De acuerdo con testimonios de los pobladores, al caer la tarde se forman densas nubes de mosquitos que emergen del lirio acuático que invade el embalse. Actualmente, más del 50 por ciento de las mil 200 hectáreas del vaso de la presa se encuentran cubiertas por esta planta, considerada el principal hábitat del insecto.
“No se puede vivir así. Continúa el mosquerío, es un grave problema”, expresó Noé Olguín Luna, subdelegado de la comunidad de Michimaloya, en el municipio de Tula, quien aseguró que la situación se ha intensificado en los últimos meses.
Los habitantes relatan que durante las noches las paredes de sus viviendas llegan a cubrirse completamente de mosquitos, al grado de “pintarse de negro”. Además, denunciaron la muerte de animales de granja debido a la gran cantidad de picaduras que reciben diariamente.
El problema, señalaron, se agrava ante el incumplimiento de las autoridades.
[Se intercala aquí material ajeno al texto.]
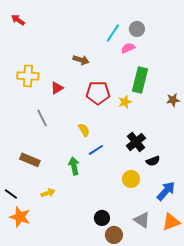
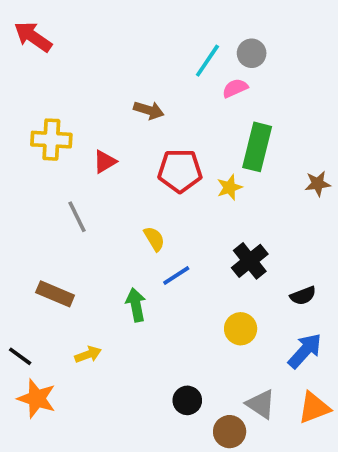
red arrow: (18, 20) -> (33, 37), size x1.5
black semicircle: (153, 161) -> (303, 296), moved
brown circle: (114, 235) -> (230, 432), moved

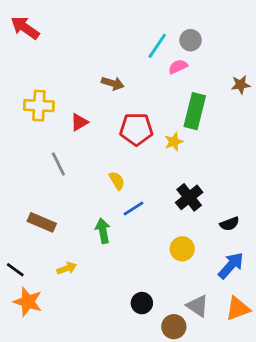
brown star: (318, 184) -> (241, 85), moved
Según explicaron, el Gobierno Federal había prometido implementar fumigaciones constantes para controlar la plaga, compromiso que —afirman— no se ha cumplido.
“El mosco se te pega por enjambre, no puedes tener puertas o ventanas abiertas”, añadió el representante comunitario.
Ante este panorama, pobladores de diversas comunidades ribereñas hicieron un llamado urgente a los tres niveles de gobierno para atender de manera inmediata la problemática, al considerar que las condiciones actuales son insostenibles y representan un riesgo de salud pública en la región.